Is it really as simple as "When the Federal Reserve cuts rates, it's great for the market" or "When the Fed raises rates, it's bad for the stock market"?
Michael Panzer of Financial Armageddon recently asked this question, as well as provided an excellent graph detailing stock market returns and Federal Funds rate at his post "Is Aggressive Fed Easing Really Bullish for Stocks?"
This is a concept I've been at odds with the financial media for quite some time, but I felt alone in my view.

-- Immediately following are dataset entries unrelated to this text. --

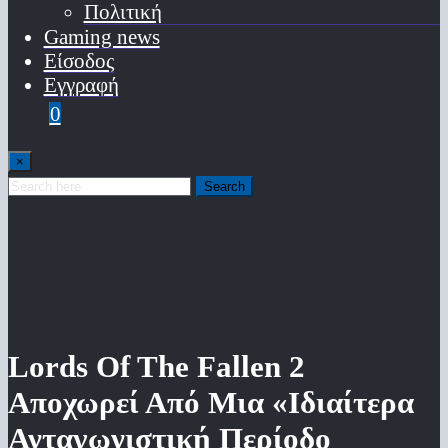
Πολιτική
Gaming news
Είσοδος
Εγγραφή
0
×
Search
Lords Of The Fallen 2
Αποχωρεί Από Μια «Ιδιαίτερα
Ανταγωνιστική Περίοδο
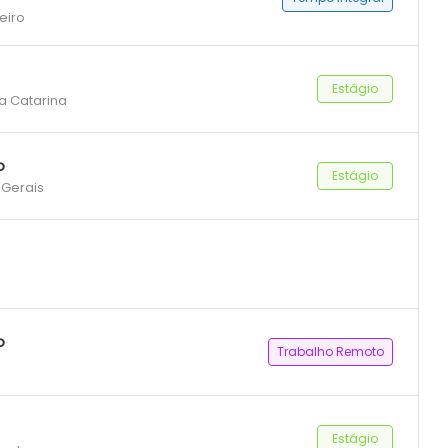
eiro
Estágio
ta Catarina
o
Estágio
 Gerais
o
Trabalho Remoto
Estágio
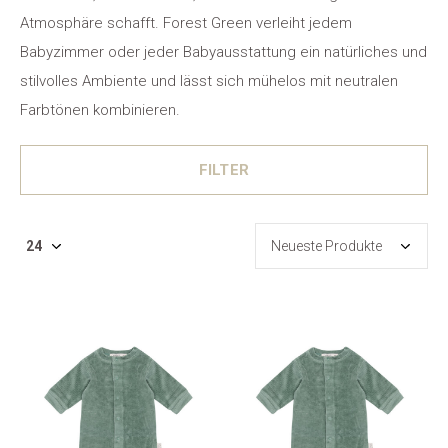
Atmosphäre schafft. Forest Green verleiht jedem
Babyzimmer oder jeder Babyausstattung ein natürliches und
stilvolles Ambiente und lässt sich mühelos mit neutralen
Farbtönen kombinieren.
FILTER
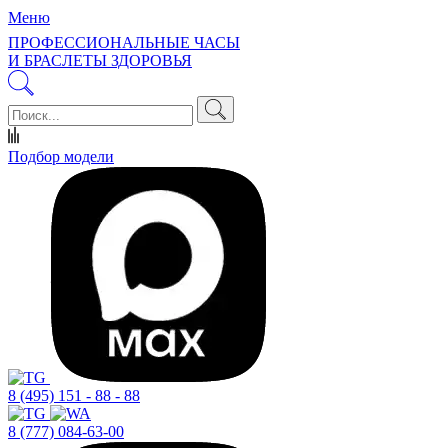
Меню
ПРОФЕССИОНАЛЬНЫЕ ЧАСЫ
И БРАСЛЕТЫ ЗДОРОВЬЯ
Подбор модели
8 (495) 151 - 88 - 88
8 (777) 084-63-00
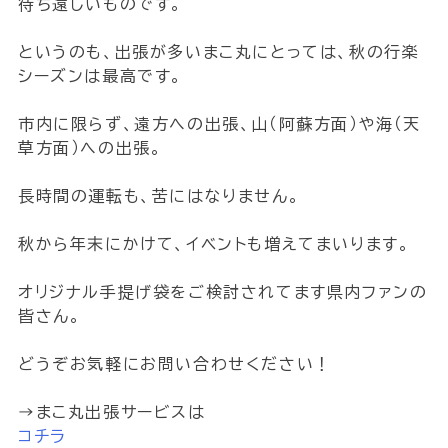
待ち遠しいものです。
というのも、出張が多いまこ丸にとっては、秋の行楽
シーズンは最高です。
市内に限らず、遠方への出張、山（阿蘇方面）や海（天
草方面）への出張。
長時間の運転も、苦にはなりません。
秋から年末にかけて、イベントも増えてまいります。
オリジナル手提げ袋をご検討されてます県内ファンの
皆さん。
どうぞお気軽にお問い合わせください！
→まこ丸出張サービスは
コチラ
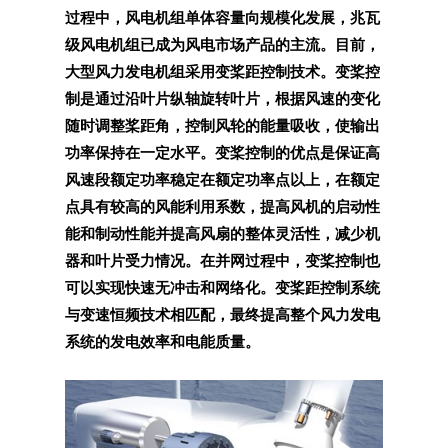
过程中，风电机组单体容量向规模化发展，兆瓦
级风电机组已成为风电市场产品的主流。目前，
大型风力发电机组采用变桨距控制技术。变桨控
制是通过沿叶片纵轴旋转叶片，根据风速的变化
随时调整桨距角，控制风轮的能量吸收，使输出
功率保持在一定水平。变桨控制的优点是保证高
风速段额定功率稳定在额定功率点以上，在额定
点具有较高的风能利用系数，提高风机的启动性
能和制动性能并提高风扇的整体灵活性，减少机
器和叶片受力情况。在并网过程中，变桨控制也
可以实现快速无冲击和网络化。变桨距控制系统
与变速恒频技术相匹配，最终提高整个风力发电
系统的发电效率和电能质量。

Traditional thinking goes like this:
"When the Fed raises rates, it chokes off money supply through higher interest rates and decreases capital expansion, so it's bad for the market. However, when the Fed lowers rates, it's great for the market for the opposite reason. With lower cost of carry rates and lower interest payments, companies can take on more loans and expand their business, as well as the consumer can purchase more items (including bigger purchases like houses and cars) on credit or loans (or mortgages)."
That's absolutely true, but what does it mean when the Fed raises or lowers rates?
Typically, the Federal Reserve raises interest rates to prevent rampant inflation from runaway expansions caused by 'easy money.' If the Fed kept rates at 1%, then so many businesses would be expanding and consumers would be spending that inflation (through higher demand) will causes everyday prices to skyrocket as well.